2026, Jan 10 15:00
How to Reliably Read OpenFoodFacts Tab-Delimited Data with pandas by Disabling CSV Quoting
Fix pandas CSV/TSV imports from OpenFoodFacts: disable quoting (csv.QUOTE_NONE) to prevent field count drift and type errors, and load large files reliably.
Parsing OpenFoodFacts’ “CSV” export can be unexpectedly brittle. Although the file is tab-delimited, it contains the double-quote character used as an inch mark inside free text. With the default CSV quoting rules, that tiny detail is enough to derail tokenization, inflate field counts on random lines, and cascade into type-conversion errors where URLs suddenly appear inside numeric columns. Here is what is happening and how to make pandas reliably ingest the data.
Reproducing the issue
The dataset is large and tab-separated. A straightforward ingestion with pandas looks reasonable, including explicit dtypes inferred from column suffixes and a preliminary pass to “fix” suspicious sequences.
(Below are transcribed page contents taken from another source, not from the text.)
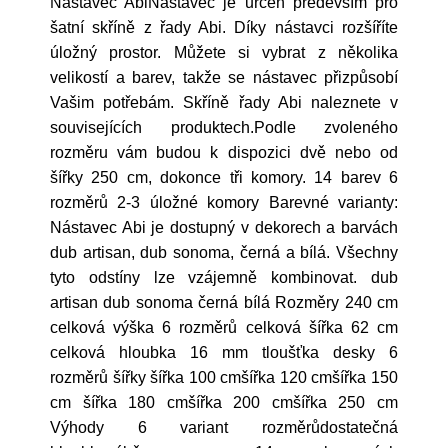
Nástavec AbiNástavec je určen především pro
šatní skříně z řady Abi. Díky nástavci rozšíříte
úložný prostor. Můžete si vybrat z několika
velikostí a barev, takže se nástavec přizpůsobí
Vašim potřebám. Skříně řady Abi naleznete v
souvisejících produktech.Podle zvoleného
rozměru vám budou k dispozici dvě nebo od
šířky 250 cm, dokonce tři komory. 14 barev 6
rozměrů 2-3 úložné komory Barevné varianty:
Nástavec Abi je dostupný v dekorech a barvách
dub artisan, dub sonoma, černá a bílá. Všechny
tyto odstíny lze vzájemně kombinovat. dub
artisan dub sonoma černá bílá Rozměry 240 cm
celková výška 6 rozměrů celková šířka 62 cm
celková hloubka 16 mm tloušťka desky 6
rozměrů šířky šířka 100 cmšířka 120 cmšířka 150
cm šířka 180 cmšířka 200 cmšířka 250 cm
Výhody 6 variant rozměrůdostatečná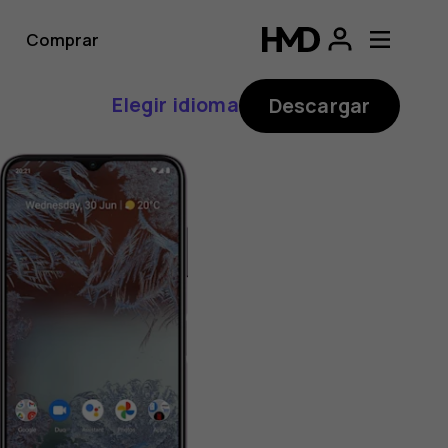
Comprar
Elegir idioma
Descargar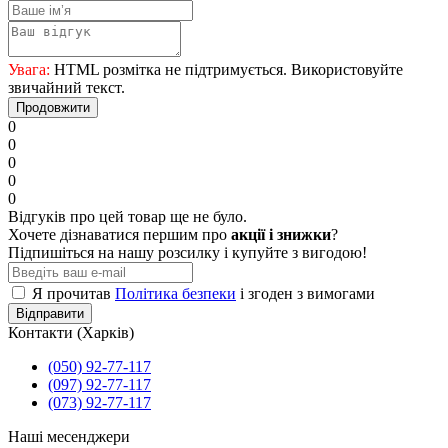
Увага:
HTML розмітка не підтримується. Використовуйте
звичайний текст.
Продовжити
0
0
0
0
0
Відгуків про цей товар ще не було.
Хочете дізнаватися першим про
акції і знижки
?
Підпишіться на нашу розсилку і купуйте з вигодою!
Я прочитав
Політика безпеки
і згоден з вимогами
Відправити
Контакти (Харків)
(050) 92-77-117
(097) 92-77-117
(073) 92-77-117
Наші месенджери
Yet this setup triggers two classes of errors: “expected N fields, saw M” and “Unable to parse string …” during numeric conversion.
import os.path
import pandas as pd
import numpy as np
import linecache
# dataset: https://static.openfoodfacts.org/data/en.openfoodfacts.org.products.csv.gz
# delimiter is TAB
base_dir = os.getcwd() + '\\'
raw_name = 'en.openfoodfacts.org.products.csv'
raw_path = base_dir + raw_name
fixed_name = 'en.off.corrected.csv'
fixed_path = base_dir + fixed_name
# pre-pass replacing "\n\t" with "\t"
if not os.path.isfile(fixed_path):
with open(raw_path, 'r', encoding='utf-8') as src, open(fixed_path, 'a', encoding='utf-8') as dst:
for ln in src:
dst.write(ln.replace('\n\t', '\t'))
# infer column names and types by suffix
cols = pd.read_csv(fixed_path, sep='\t', encoding='utf-8', nrows=0).columns.values
dtypes_map = {c: 'Int64' for c in cols if c.endswith(('_t', '_n'))}
dtypes_map |= {c: float for c in cols if c.endswith(('_100g', '_serving'))}
dtypes_map |= {c: str for c in cols if not c.endswith(('_t', '_n', '_100g', '_serving', '_tags'))}
# main load
df = pd.read_csv(
fixed_path,
sep='\t',
encoding='utf_8',
dtype=dtypes_map,
parse_dates=[c for c in cols if c.endswith('_datetime')],
on_bad_lines='warn'
)
When the parser emits “Skipping line … expected 209 fields, saw 239,” a manual check that splits the raw line by TAB reports the expected 209 fields, which is confusing at first glance.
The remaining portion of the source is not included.